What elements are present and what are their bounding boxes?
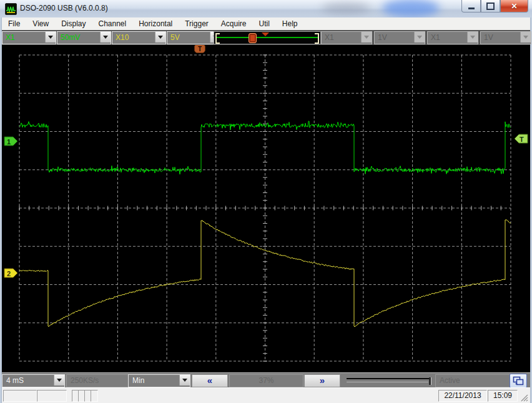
trigger-marker-triangle-icon	[262, 32, 269, 36]
ch3-attenuation-value: X1	[322, 32, 361, 44]
ch4-volts-div-value: 1V	[481, 32, 520, 44]
maximize-button[interactable]	[481, 0, 500, 12]
trigger-position-marker[interactable]: T	[195, 45, 205, 53]
slider-right-bracket-icon	[315, 33, 319, 44]
ch4-attenuation-select: X1	[427, 31, 478, 44]
ch1-attenuation-select[interactable]: X1	[2, 31, 56, 44]
ch2-ground-marker[interactable]: 2	[4, 269, 17, 277]
resize-grip-icon[interactable]	[520, 393, 528, 402]
double-chevron-right-icon: »	[320, 375, 325, 386]
menu-horizontal[interactable]: Horizontal	[132, 17, 179, 30]
buffer-position-readout: 37%	[229, 374, 303, 387]
svg-text:T: T	[520, 136, 524, 143]
ch1-volts-div-select[interactable]: 50mV	[57, 31, 111, 44]
aero-glass-reflection	[382, 0, 440, 17]
ch3-volts-div-select: 1V	[374, 31, 425, 44]
toolbar: X1 50mV X10 5V X1 1V X1 1V	[2, 30, 530, 45]
minimize-icon	[468, 7, 475, 9]
chevron-down-icon	[520, 32, 531, 42]
trigger-level-marker[interactable]: T	[515, 134, 528, 143]
acquire-mode-value: Min	[129, 375, 179, 387]
chevron-down-icon[interactable]	[45, 32, 56, 42]
slider-track-shadow	[347, 382, 428, 382]
trigger-position-slider[interactable]	[214, 31, 321, 44]
chevron-down-icon[interactable]	[100, 32, 111, 42]
scroll-left-button[interactable]: «	[192, 374, 228, 387]
status-panel	[37, 390, 67, 402]
menu-acquire[interactable]: Acquire	[215, 17, 253, 30]
app-logo-icon	[5, 3, 17, 15]
scope-display: T 1 2 T	[2, 45, 530, 372]
svg-text:2: 2	[7, 270, 11, 277]
scroll-right-button[interactable]: »	[304, 374, 340, 387]
menu-display[interactable]: Display	[55, 17, 92, 30]
timebase-select[interactable]: 4 mS	[2, 374, 65, 387]
menu-channel[interactable]: Channel	[92, 17, 133, 30]
date-readout: 22/11/2013	[438, 390, 487, 402]
chevron-down-icon	[414, 32, 425, 42]
aero-glass-reflection	[322, 2, 370, 14]
ch2-volts-div-value: 5V	[167, 32, 210, 44]
menu-trigger[interactable]: Trigger	[179, 17, 215, 30]
ch4-volts-div-select: 1V	[480, 31, 531, 44]
close-button[interactable]: ✕	[500, 0, 528, 12]
chevron-down-icon[interactable]	[54, 375, 64, 386]
svg-text:1: 1	[7, 138, 11, 146]
slider-track	[347, 378, 430, 379]
close-icon: ✕	[511, 2, 517, 11]
chevron-down-icon	[467, 32, 478, 42]
status-bar: 22/11/2013 15:09	[2, 387, 530, 403]
chevron-down-icon[interactable]	[179, 375, 190, 386]
ch3-attenuation-select: X1	[321, 31, 372, 44]
status-panel	[3, 390, 37, 402]
trigger-slider-handle[interactable]	[249, 33, 257, 43]
menu-util[interactable]: Util	[253, 17, 276, 30]
ch1-attenuation-value: X1	[2, 32, 45, 44]
double-chevron-left-icon: «	[207, 375, 212, 386]
status-cell	[91, 390, 98, 402]
maximize-icon	[486, 2, 495, 10]
ch2-attenuation-select[interactable]: X10	[112, 31, 166, 44]
trigger-slider-track	[217, 37, 318, 38]
ch2-attenuation-value: X10	[112, 32, 155, 44]
window-title: DSO-2090 USB (V6.0.0.8)	[20, 4, 108, 12]
menu-bar: File View Display Channel Horizontal Tri…	[2, 17, 530, 31]
chevron-down-icon[interactable]	[155, 32, 165, 42]
menu-file[interactable]: File	[2, 17, 26, 30]
ch4-attenuation-value: X1	[428, 32, 467, 44]
ch1-volts-div-value: 50mV	[57, 32, 100, 44]
horizontal-control-bar: 4 mS 250KS/s Min « 37% » Active	[2, 372, 530, 388]
interface-switch-button[interactable]	[510, 374, 527, 388]
graticule-grid	[19, 55, 511, 361]
ch1-ground-marker[interactable]: 1	[4, 137, 17, 146]
menu-view[interactable]: View	[26, 17, 55, 30]
svg-text:T: T	[198, 46, 202, 52]
buffer-position-slider[interactable]	[345, 374, 434, 386]
timebase-value: 4 mS	[2, 375, 54, 387]
ch2-volts-div-select[interactable]: 5V	[167, 31, 221, 44]
sample-rate-readout: 250KS/s	[66, 374, 131, 387]
acquisition-status: Active	[435, 374, 510, 387]
panels-refresh-icon	[513, 376, 524, 386]
slider-left-bracket-icon	[215, 33, 220, 44]
title-bar: DSO-2090 USB (V6.0.0.8) ✕	[0, 0, 532, 18]
slider-thumb[interactable]	[429, 377, 431, 385]
acquire-mode-select[interactable]: Min	[128, 374, 190, 387]
chevron-down-icon	[361, 32, 372, 42]
minimize-button[interactable]	[461, 0, 481, 12]
ch3-volts-div-value: 1V	[375, 32, 414, 44]
time-readout: 15:09	[488, 390, 518, 402]
menu-help[interactable]: Help	[276, 17, 304, 30]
+===+
Word for word, reproduce all of the data, but keep out the pictures.

▶ _SOLVED EXERCISE_
What elements are present and what are their bounding boxes?
trigger-marker-triangle-icon	[262, 32, 269, 36]
ch3-attenuation-value: X1	[322, 32, 361, 44]
ch4-volts-div-value: 1V	[481, 32, 520, 44]
maximize-button[interactable]	[481, 0, 500, 12]
trigger-position-marker[interactable]: T	[195, 45, 205, 53]
slider-right-bracket-icon	[315, 33, 319, 44]
ch4-attenuation-select: X1	[427, 31, 478, 44]
ch1-attenuation-select[interactable]: X1	[2, 31, 56, 44]
ch2-ground-marker[interactable]: 2	[4, 269, 17, 277]
resize-grip-icon[interactable]	[520, 393, 528, 402]
double-chevron-right-icon: »	[320, 375, 325, 386]
menu-horizontal[interactable]: Horizontal	[132, 17, 179, 30]
buffer-position-readout: 37%	[229, 374, 303, 387]
svg-text:T: T	[520, 136, 524, 143]
ch1-volts-div-select[interactable]: 50mV	[57, 31, 111, 44]
aero-glass-reflection	[382, 0, 440, 17]
ch3-volts-div-select: 1V	[374, 31, 425, 44]
toolbar: X1 50mV X10 5V X1 1V X1 1V	[2, 30, 530, 45]
minimize-icon	[468, 7, 475, 9]
chevron-down-icon	[520, 32, 531, 42]
trigger-level-marker[interactable]: T	[515, 134, 528, 143]
acquire-mode-value: Min	[129, 375, 179, 387]
chevron-down-icon[interactable]	[45, 32, 56, 42]
slider-track-shadow	[347, 382, 428, 382]
trigger-position-slider[interactable]	[214, 31, 321, 44]
chevron-down-icon[interactable]	[100, 32, 111, 42]
scroll-left-button[interactable]: «	[192, 374, 228, 387]
status-panel	[37, 390, 67, 402]
menu-acquire[interactable]: Acquire	[215, 17, 253, 30]
app-logo-icon	[5, 3, 17, 15]
scope-display: T 1 2 T	[2, 45, 530, 372]
svg-text:2: 2	[7, 270, 11, 277]
scroll-right-button[interactable]: »	[304, 374, 340, 387]
menu-display[interactable]: Display	[55, 17, 92, 30]
timebase-select[interactable]: 4 mS	[2, 374, 65, 387]
menu-channel[interactable]: Channel	[92, 17, 133, 30]
date-readout: 22/11/2013	[438, 390, 487, 402]
chevron-down-icon	[414, 32, 425, 42]
aero-glass-reflection	[322, 2, 370, 14]
ch2-volts-div-value: 5V	[167, 32, 210, 44]
menu-trigger[interactable]: Trigger	[179, 17, 215, 30]
ch4-volts-div-select: 1V	[480, 31, 531, 44]
close-button[interactable]: ✕	[500, 0, 528, 12]
chevron-down-icon[interactable]	[54, 375, 64, 386]
svg-text:1: 1	[7, 138, 11, 146]
slider-track	[347, 378, 430, 379]
close-icon: ✕	[511, 2, 517, 11]
chevron-down-icon	[467, 32, 478, 42]
status-bar: 22/11/2013 15:09	[2, 387, 530, 403]
chevron-down-icon[interactable]	[179, 375, 190, 386]
ch3-attenuation-select: X1	[321, 31, 372, 44]
status-panel	[3, 390, 37, 402]
trigger-slider-handle[interactable]	[249, 33, 257, 43]
menu-util[interactable]: Util	[253, 17, 276, 30]
ch1-attenuation-value: X1	[2, 32, 45, 44]
double-chevron-left-icon: «	[207, 375, 212, 386]
status-cell	[91, 390, 98, 402]
maximize-icon	[486, 2, 495, 10]
ch2-attenuation-select[interactable]: X10	[112, 31, 166, 44]
trigger-slider-track	[217, 37, 318, 38]
ch2-attenuation-value: X10	[112, 32, 155, 44]
window-title: DSO-2090 USB (V6.0.0.8)	[20, 4, 108, 12]
menu-bar: File View Display Channel Horizontal Tri…	[2, 17, 530, 31]
chevron-down-icon[interactable]	[155, 32, 165, 42]
menu-file[interactable]: File	[2, 17, 26, 30]
ch4-attenuation-value: X1	[428, 32, 467, 44]
ch1-volts-div-value: 50mV	[57, 32, 100, 44]
horizontal-control-bar: 4 mS 250KS/s Min « 37% » Active	[2, 372, 530, 388]
interface-switch-button[interactable]	[510, 374, 527, 388]
graticule-grid	[19, 55, 511, 361]
ch1-ground-marker[interactable]: 1	[4, 137, 17, 146]
menu-view[interactable]: View	[26, 17, 55, 30]
svg-text:T: T	[198, 46, 202, 52]
buffer-position-slider[interactable]	[345, 374, 434, 386]
timebase-value: 4 mS	[2, 375, 54, 387]
ch2-volts-div-select[interactable]: 5V	[167, 31, 221, 44]
sample-rate-readout: 250KS/s	[66, 374, 131, 387]
acquisition-status: Active	[435, 374, 510, 387]
panels-refresh-icon	[513, 376, 524, 386]
slider-left-bracket-icon	[215, 33, 220, 44]
title-bar: DSO-2090 USB (V6.0.0.8) ✕	[0, 0, 532, 18]
slider-thumb[interactable]	[429, 377, 431, 385]
acquire-mode-select[interactable]: Min	[128, 374, 190, 387]
chevron-down-icon	[361, 32, 372, 42]
minimize-button[interactable]	[461, 0, 481, 12]
ch3-volts-div-value: 1V	[375, 32, 414, 44]
time-readout: 15:09	[488, 390, 518, 402]
menu-help[interactable]: Help	[276, 17, 304, 30]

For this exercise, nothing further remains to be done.